Corruption when running the trainer

Whenever I import the trainer library and create a trainer (trainer does not even need to be started for this to happen) every python file in the directory in which the trainer code ran starts to break. For instance a simple method which loads wav2vec2 pretrained and tests it with a standard input will go from working to outputting complete gibberish after I instantiate the trainer class. Moving all files to a new directory fixes this, but deleting the transformers cache does not. I need to be able to use the trainer to train obviously so simply avoiding it is not an option. I’m thinking this is some sort of cuda error since it send the model to cuda when it runs.

trainer = Trainer(
    model=model,
    data_collator=data_collator,
    args=training_args,
    compute_metrics=compute_metrics,
    train_dataset=atco2["train"],
    eval_dataset=atco2["test"],
    tokenizer=processor.feature_extractor,
)

I seem to be having a similar issue.

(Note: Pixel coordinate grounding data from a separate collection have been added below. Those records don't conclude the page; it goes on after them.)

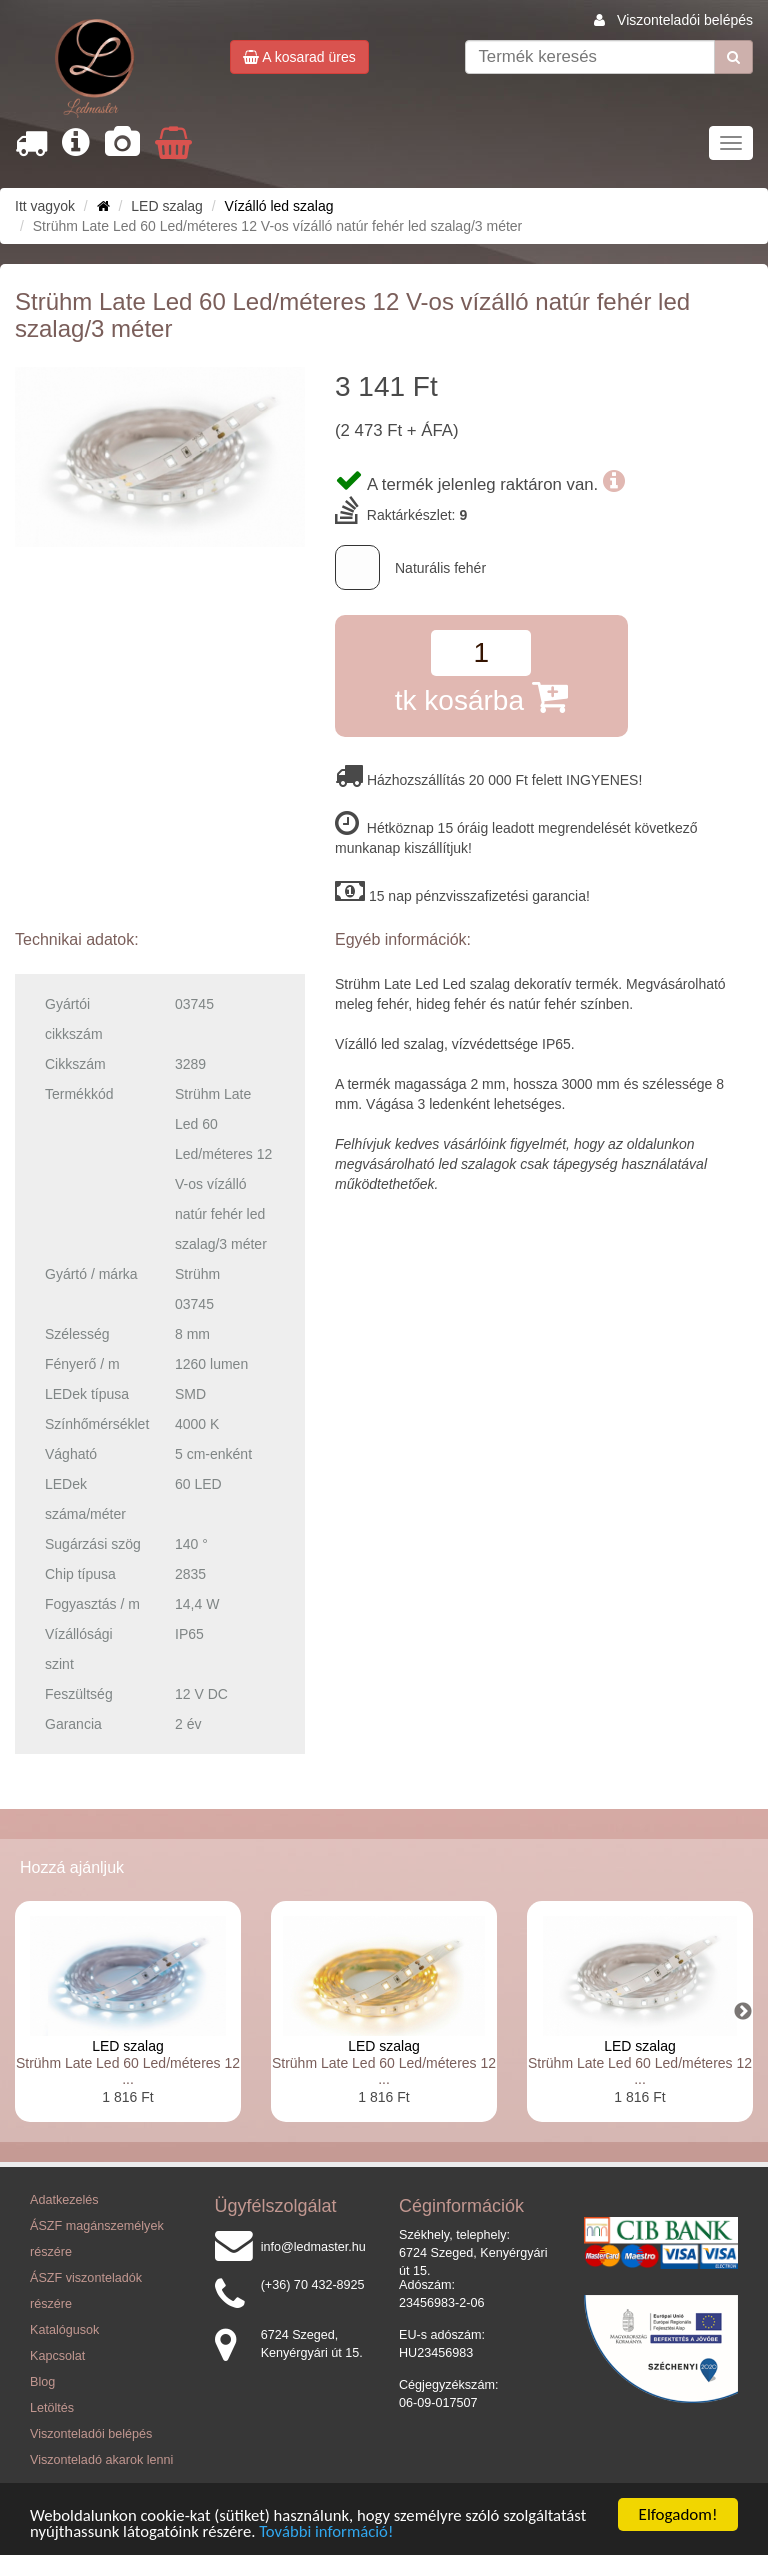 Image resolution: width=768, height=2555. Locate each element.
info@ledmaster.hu (313, 2247)
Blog (42, 2382)
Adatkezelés (64, 2200)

Did you ever resolve it? Which files need to be moved to a new directory? Does using the CPU instead fix anything?

Yes, I fixed it. For some reason the Wav2Vec2Processor.from_pretrained() method will automatically load any file named vocab.json in the directory as the vocab file. This happens regardless of whether you actually set a pointer to the file in the from pretrained method. My vocab.json happened to be very wrong so it was causing “corruption”. Just use the default vocab if you are finetuning and rename or delete any vocab.json files you might have.